Jenderal Polisi (Purn.) Hoegeng Imam Santoso (14 Oktober 1922 – 14 Juli 2004) dikenang sebagai salah satu figur terbersih dalam sejarah institusi Polri. Ia menjabat sebagai Kapolri kelima pada 9 Mei 1968 hingga 2 Oktober 1971, dan mendapatkan julukan “The Honest Policeman” karena konsistennya memberantas korupsi dan penyalahgunaan kekuasaan.

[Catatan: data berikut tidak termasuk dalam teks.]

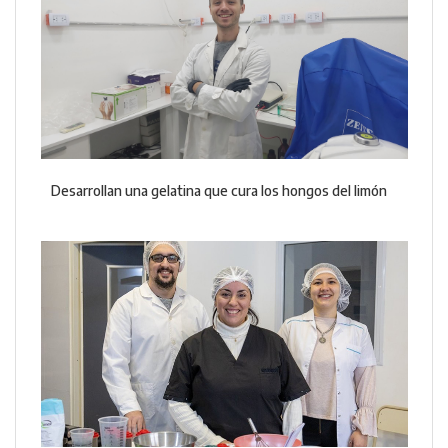
Desarrollan una gelatina que cura los hongos del limón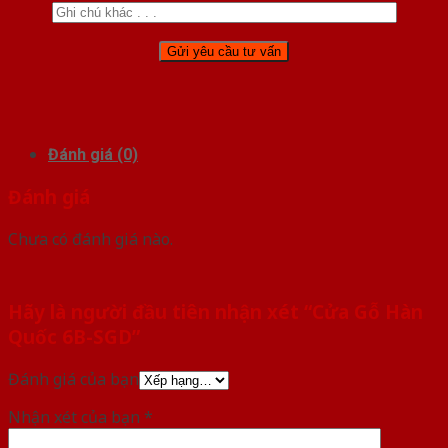
Đánh giá (0)
Đánh giá
Chưa có đánh giá nào.
Hãy là người đầu tiên nhận xét “Cửa Gỗ Hàn
Quốc 6B-SGD”
Đánh giá của bạn
Nhận xét của bạn
*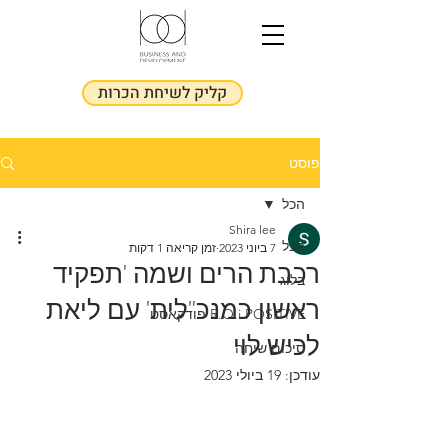
קליק לשיחת הכרות
פוסט
הכל
Shira lee
הכל
7 ביוני 2023
זמן קריאה 1 דקות
רכבת הרים ושמה 'תפקיד
בלוג
ראשון כמנכ"לית' עם ליאת
R.O.i POSITIVE פודקאסט
לכיש לוי
סיכום שיחה
עודכן:
19 ביולי 2023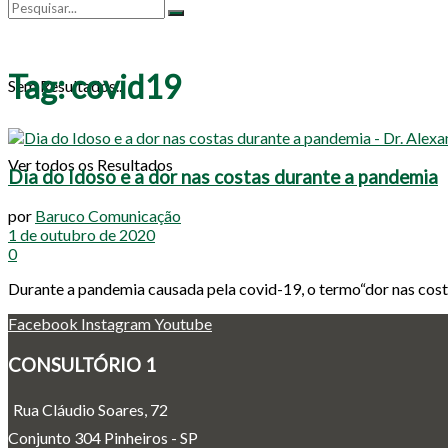
Tag:
covid19
Sem Resultados...
Ver todos os Resultados
Dia do Idoso e a dor nas costas durante a pandemia
por
Baruco Comunicação
1 de outubro de 2020
0
Durante a pandemia causada pela covid-19, o termo“dor nas cost
Facebook
Instagram
Youtube
CONSULTÓRIO 1
Rua Cláudio Soares, 72
Conjunto 304 Pinheiros - SP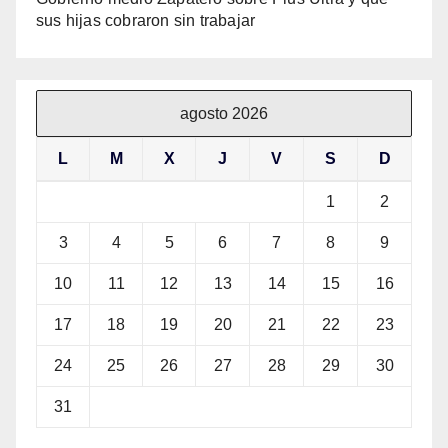
sus hijas cobraron sin trabajar
agosto 2026
L
M
X
J
V
S
D
1
2
3
4
5
6
7
8
9
10
11
12
13
14
15
16
17
18
19
20
21
22
23
24
25
26
27
28
29
30
31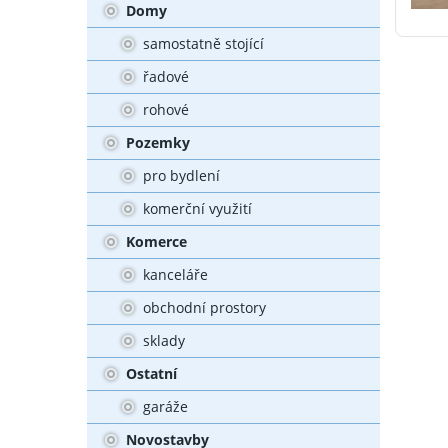
Domy
samostatně stojící
řadové
rohové
Pozemky
pro bydlení
komerční využití
Komerce
kanceláře
obchodní prostory
sklady
Ostatní
garáže
Novostavby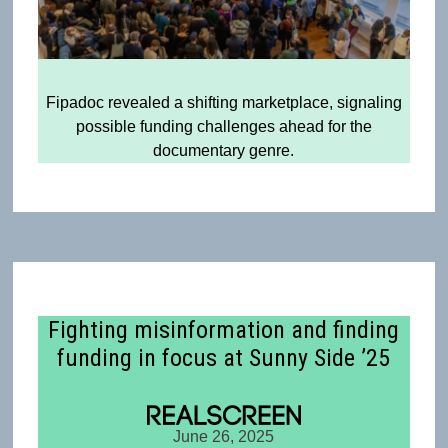
Fipadoc revealed a shifting marketplace, signaling
possible funding challenges ahead for the
documentary genre.
Fighting misinformation and finding
funding in focus at Sunny Side ’25
June 26, 2025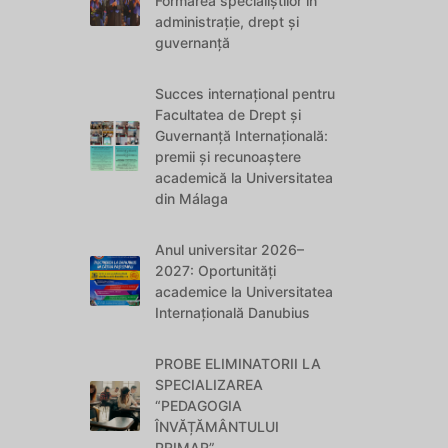
Formarea specialiștilor în
administrație, drept și
guvernanță
Succes internațional pentru
Facultatea de Drept și
Guvernanță Internațională:
premii și recunoaștere
academică la Universitatea
din Málaga
Anul universitar 2026–
2027: Oportunități
academice la Universitatea
Internațională Danubius
PROBE ELIMINATORII LA
SPECIALIZAREA
“PEDAGOGIA
ÎNVĂȚĂMÂNTULUI
PRIMAR”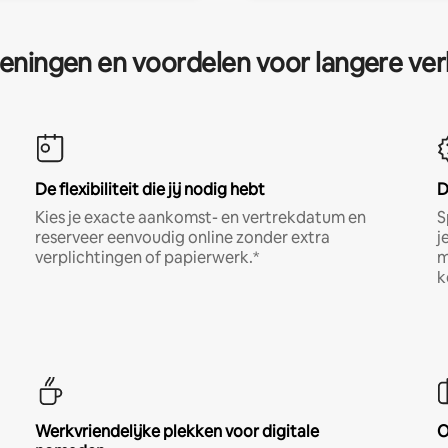
eningen en voordelen voor langere ver
De flexibiliteit die jij nodig hebt
D
Kies je exacte aankomst- en vertrekdatum en
S
reserveer eenvoudig online zonder extra
j
verplichtingen of papierwerk.*
m
k
Werkvriendelijke plekken voor digitale
O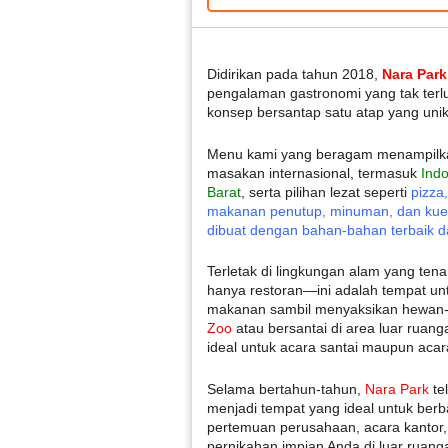
Didirikan pada tahun 2018,
Nara Park
pengalaman gastronomi yang tak ter
konsep bersantap satu atap yang unik
Menu kami yang beragam menampilk
masakan internasional, termasuk
Indo
Barat
, serta pilihan lezat seperti
pizza
makanan penutup, minuman, dan kue
dibuat dengan bahan-bahan terbaik d
Terletak di lingkungan alam yang ten
hanya restoran—ini adalah tempat un
makanan sambil menyaksikan hewan
Zoo
atau bersantai di area luar ruang
ideal untuk acara santai maupun acar
Selama bertahun-tahun,
Nara Park
te
menjadi tempat yang ideal untuk berb
pertemuan perusahaan, acara kantor
pernikahan impian Anda di luar ruang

Dikenal tidak menerima suap atau hadiah, Hoegeng memilih hidup sederhana. Pada 1955, saat ditugaskan memberantas penyelundupan di Sumatera Utara, ia menolak tawaran mobil dan rumah dari pelaku, dengan tegas menyatakan bahwa lebih baik hidup melarat daripada terlibat korupsi. Keputusannya mencerminkan integritasnya yang tinggi. Bahkan, demi menjaga reputasi, ia meminta istrinya menutup usaha toko bunga ketika dipercaya memimpin Imigrasi pada 1960, untuk menghindari konflik kepentingan.
Dalam kepemimpinannya, Hoegeng tidak takut membongkar kasus-kasus besar, termasuk penyelundupan yang melibatkan pejabat tinggi. Namun, keberanian itu juga membuatnya semakin terkucil dari pusat kekuasaan. Ia memilih mundur dari jabatan Kapolri pada 1970, karena merasa sistem yang korup tak memberikan ruang bagi upayanya.
Reputasi kejujuran Hoegeng juga diabadikan lewat humor tajam Presiden ke-4 KH Abdurrahman Wahid (Gus Dur) yang mengatakan:
“Di Indonesia ini hanya ada tiga polisi jujur: polisi tidur, patung polisi, dan Hoegeng.”
Sindiran ini bukan sekadar guyon, tetapi kritik tajam terhadap tingkat kejujuran aparat Indonesia saat itu.
Pasca pensiun, Hoegeng menolak tawaran jabatan ambassadorship maupun posisi politik dari rezim Orde Baru. Ia memilih hidup rendah hati, menekuni seni—menyanyi dan bermain gitar bersama grup “The Hawaiian Seniors” di TVRI hingga tahun 1979—serta berperan sebagai penolak otoritarianisme melalui gerakan seperti Petisi 50, kelompok intelektual dan pemimpin militer kritis terhadap kekuasaan Presiden Suharto .
Akibat kritiknya terhadap Orde Baru, Rezim memblokir program musik dan siarannya; ia pun dilarang menghadiri peringatan Bhayangkara dari 1987–1996 .
Akademisi seperti Mia Awaliyah menegaskan bahwa karakter Hoegeng—terbuka, jujur, sederhana, dan bertanggung jawab—menjadi tolok ukur keteladanan pemimpin berkualitas. Dalam studi yang dipublikasikan pada 2019, ia disebut sebagai contoh integritas sejati di tengah penurunan kredibilitas publik terhadap pemimpin masa kini.
Hoegeng bukan sekadar mantan Kapolri, melainkan ikon moral penegakan hukum. Di tengah berbagai godaan politik dan korupsi, ia memperlihatkan bahwa kejujuran dan keberanian—meski harus menghadapi tekanan berat—adalah fondasi utama bagi institusi kepolisian yang dipercaya masyarakat. Sosok Hoegeng menjadi inspirasi abadi bagi generasi penerus, bahwa pangkat dan jabatan luput dari nilai jika tidak dilandasi integritas.